После одной ветреной ночи Иван сидел на краю какой-то чистенькой деревеньки на гладкой коре березы, которая, вероятно, рухнула ночью, но не потому, что ветер был настолько силен, просто вода размыла почву так мощно, что дерево напоминало давно гниющий зуб, который можно вырвать, просто раскачав его языком. Дождь смыл с корней всю землю, и обнаженные слепые ветки молча шарили в воздухе, чернея на фоне прозрачной бирюзы ясного неба. Иван выжал рубашку и носки и разложил их на коре. Он пристально следил, как несколько пожилых женщин в черных юбках гонят стадо гусей по главной и единственной дороге деревни. Когда они увидели Ивана, то подняли крик. На нем все еще была солдатская форма. А солдаты часто мародерствовали и насиловали.
Иван сказал:
– Успокойтесь, я не собираюсь убивать вас.
Но женщины закричали даже громче. Когда Иван обнаружил, что в деревне не осталось ни одного мужика, то пробрался в ближайший дом, нашел лучший воскресный костюм бывшего хозяина и убежал в леса, оставив свою военную форму.

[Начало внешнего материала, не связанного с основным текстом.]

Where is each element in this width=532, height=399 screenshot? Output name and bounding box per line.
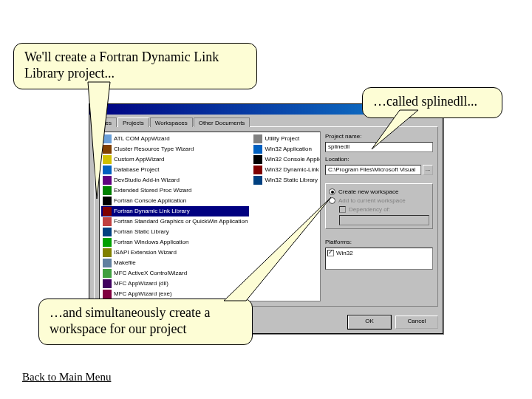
list-item[interactable]: Utility Project <box>252 134 321 144</box>
list-item-label: Extended Stored Proc Wizard <box>114 186 191 195</box>
list-item-label: ISAPI Extension Wizard <box>114 248 177 257</box>
list-item[interactable]: Win32 Dynamic-Link Library <box>252 165 321 175</box>
callout-tail-icon <box>209 196 342 314</box>
list-item-label: Fortran Console Application <box>114 197 186 205</box>
list-item-label: DevStudio Add-in Wizard <box>114 176 180 185</box>
radio-create-workspace[interactable]: Create new workspace <box>329 188 429 195</box>
project-type-icon <box>103 279 112 288</box>
project-type-icon <box>253 145 262 154</box>
list-item-label: Win32 Application <box>265 145 312 154</box>
radio-add-workspace-label: Add to current workspace <box>338 197 406 204</box>
tab-workspaces[interactable]: Workspaces <box>150 117 193 127</box>
project-type-icon <box>253 155 262 164</box>
project-type-icon <box>103 269 112 278</box>
list-item-label: MFC ActiveX ControlWizard <box>114 269 187 278</box>
callout-tail-icon <box>370 109 429 160</box>
project-type-icon <box>103 176 112 185</box>
project-type-icon <box>103 248 112 257</box>
radio-dot-on-icon <box>329 188 335 195</box>
tab-other-documents[interactable]: Other Documents <box>194 117 250 127</box>
list-item-label: Makefile <box>114 259 136 267</box>
list-item-label: Utility Project <box>265 134 299 143</box>
project-type-icon <box>103 259 112 267</box>
project-type-icon <box>103 197 112 205</box>
project-type-icon <box>103 290 112 299</box>
svg-marker-2 <box>224 197 331 301</box>
list-item[interactable]: Win32 Console Application <box>252 154 321 165</box>
ok-button[interactable]: OK <box>348 316 391 329</box>
list-item-label: Fortran Dynamic Link Library <box>114 207 190 216</box>
list-item-label: Win32 Dynamic-Link Library <box>265 166 321 174</box>
list-item[interactable]: Win32 Application <box>252 144 321 154</box>
radio-add-workspace: Add to current workspace <box>329 197 429 204</box>
list-item[interactable]: Extended Stored Proc Wizard <box>101 185 249 196</box>
callout-workspace: …and simultaneously create a workspace f… <box>38 299 253 345</box>
project-type-icon <box>253 134 262 143</box>
back-link[interactable]: Back to Main Menu <box>22 371 111 383</box>
tab-projects[interactable]: Projects <box>117 117 149 127</box>
callout-tail-icon <box>81 81 140 177</box>
project-type-icon <box>103 186 112 195</box>
location-input[interactable]: C:\Program Files\Microsoft Visual <box>325 165 421 175</box>
list-item[interactable]: DevStudio Add-in Wizard <box>101 175 249 185</box>
dependency-checkbox: Dependency of: <box>339 206 429 213</box>
list-item-label: Fortran Static Library <box>114 228 169 236</box>
dependency-label: Dependency of: <box>349 206 390 213</box>
list-item-label: MFC AppWizard (dll) <box>114 279 168 288</box>
project-type-icon <box>103 207 112 216</box>
browse-button[interactable]: ... <box>423 165 433 175</box>
project-type-icon <box>103 217 112 226</box>
callout-project-type: We'll create a Fortran Dynamic Link Libr… <box>13 43 257 89</box>
list-item-label: Fortran Windows Application <box>114 238 188 247</box>
project-type-icon <box>253 176 262 185</box>
project-type-icon <box>253 166 262 174</box>
project-type-icon <box>103 238 112 247</box>
list-item[interactable]: Win32 Static Library <box>252 175 321 185</box>
project-type-icon <box>103 228 112 236</box>
list-item-label: Win32 Static Library <box>265 176 318 185</box>
dependency-dropdown <box>339 215 429 225</box>
platform-row[interactable]: Win32 <box>327 250 431 256</box>
radio-create-workspace-label: Create new workspace <box>338 188 398 195</box>
list-item-label: Win32 Console Application <box>265 155 321 164</box>
cancel-button[interactable]: Cancel <box>395 316 438 329</box>
svg-marker-1 <box>372 110 418 149</box>
list-item-label: MFC AppWizard (exe) <box>114 290 172 299</box>
callout-project-name: …called splinedll... <box>362 87 502 118</box>
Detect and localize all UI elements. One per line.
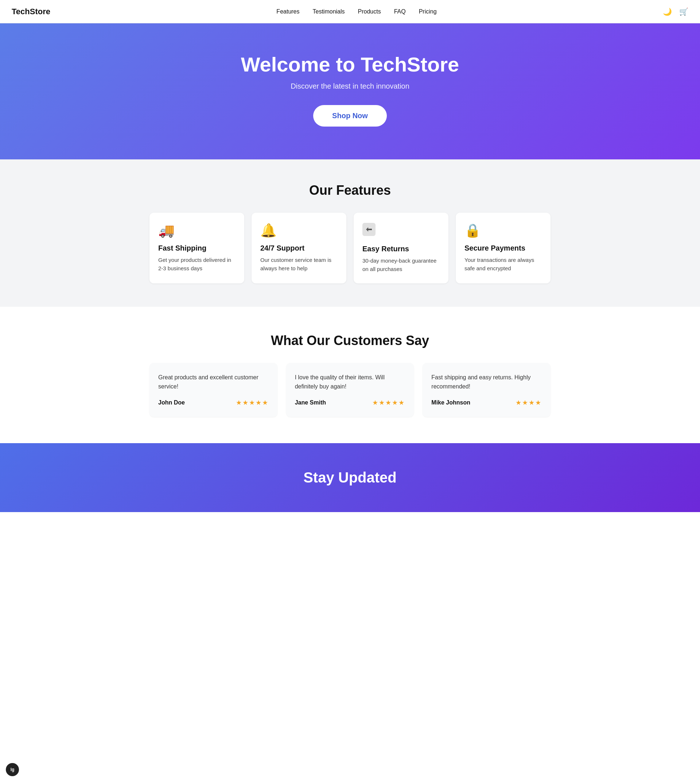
feature-desc-shipping: Get your products delivered in 2-3 busin… — [158, 256, 235, 272]
features-section: Our Features 🚚 Fast Shipping Get your pr… — [0, 159, 700, 307]
dark-mode-toggle[interactable]: 🌙 — [663, 7, 672, 16]
feature-title-support: 24/7 Support — [260, 244, 338, 252]
support-icon: 🔔 — [260, 223, 338, 238]
hero-title: Welcome to TechStore — [12, 52, 688, 76]
testimonial-card-0: Great products and excellent customer se… — [150, 363, 277, 417]
testimonial-card-1: I love the quality of their items. Will … — [286, 363, 414, 417]
cart-button[interactable]: 🛒 — [679, 7, 688, 16]
testimonial-text-2: Fast shipping and easy returns. Highly r… — [431, 373, 542, 391]
feature-title-shipping: Fast Shipping — [158, 244, 235, 252]
testimonial-stars-1: ★★★★★ — [372, 399, 405, 407]
testimonial-text-0: Great products and excellent customer se… — [158, 373, 269, 391]
nav-link-testimonials[interactable]: Testimonials — [313, 8, 345, 15]
features-title: Our Features — [12, 183, 688, 198]
hero-section: Welcome to TechStore Discover the latest… — [0, 23, 700, 159]
nav-link-faq[interactable]: FAQ — [394, 8, 406, 15]
nav-link-pricing[interactable]: Pricing — [419, 8, 437, 15]
testimonial-footer-1: Jane Smith ★★★★★ — [295, 399, 405, 407]
nav-logo[interactable]: TechStore — [12, 7, 50, 17]
hero-subtitle: Discover the latest in tech innovation — [12, 82, 688, 90]
navbar: TechStore Features Testimonials Products… — [0, 0, 700, 23]
returns-icon — [362, 223, 440, 239]
testimonial-name-1: Jane Smith — [295, 399, 326, 406]
feature-card-payments: 🔒 Secure Payments Your transactions are … — [456, 213, 550, 283]
shop-now-button[interactable]: Shop Now — [313, 105, 387, 127]
testimonials-title: What Our Customers Say — [12, 333, 688, 348]
features-grid: 🚚 Fast Shipping Get your products delive… — [150, 213, 550, 283]
nav-links: Features Testimonials Products FAQ Prici… — [277, 8, 437, 15]
feature-desc-payments: Your transactions are always safe and en… — [465, 256, 542, 272]
feature-card-shipping: 🚚 Fast Shipping Get your products delive… — [150, 213, 244, 283]
stay-updated-section: Stay Updated — [0, 443, 700, 512]
feature-title-payments: Secure Payments — [465, 244, 542, 252]
feature-title-returns: Easy Returns — [362, 245, 440, 253]
nav-link-features[interactable]: Features — [277, 8, 299, 15]
shipping-icon: 🚚 — [158, 223, 235, 238]
nav-icon-group: 🌙 🛒 — [663, 7, 688, 16]
feature-card-returns: Easy Returns 30-day money-back guarantee… — [353, 213, 448, 283]
testimonials-section: What Our Customers Say Great products an… — [0, 307, 700, 443]
payments-icon: 🔒 — [465, 223, 542, 238]
testimonial-name-0: John Doe — [158, 399, 185, 406]
testimonial-footer-2: Mike Johnson ★★★★ — [431, 399, 542, 407]
testimonial-text-1: I love the quality of their items. Will … — [295, 373, 405, 391]
testimonial-stars-0: ★★★★★ — [236, 399, 269, 407]
stay-updated-title: Stay Updated — [12, 470, 688, 486]
testimonial-footer-0: John Doe ★★★★★ — [158, 399, 269, 407]
testimonial-name-2: Mike Johnson — [431, 399, 470, 406]
nav-link-products[interactable]: Products — [358, 8, 381, 15]
testimonial-card-2: Fast shipping and easy returns. Highly r… — [423, 363, 550, 417]
testimonial-stars-2: ★★★★ — [515, 399, 542, 407]
feature-desc-support: Our customer service team is always here… — [260, 256, 338, 272]
testimonials-grid: Great products and excellent customer se… — [150, 363, 550, 417]
feature-desc-returns: 30-day money-back guarantee on all purch… — [362, 257, 440, 273]
feature-card-support: 🔔 24/7 Support Our customer service team… — [252, 213, 347, 283]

Иван избегал людей и прятался в стогах сена, а если не мог найти их, то в канавах, даже в конце января, когда ужасная зима захватила континент с излишней жестокостью, словно Господь пытался заморозить народ-разрушитель ради остальных своих тварей. Он уже испробовал и огонь, и воду, и медные трубы, но это не помогло, и теперь Бог выбрал лед, отказавшись от других адских мук, и Иван, дрожащий от холода и выковыривавший лед из бороды, почувствовал, что новый катаклизм может сработать.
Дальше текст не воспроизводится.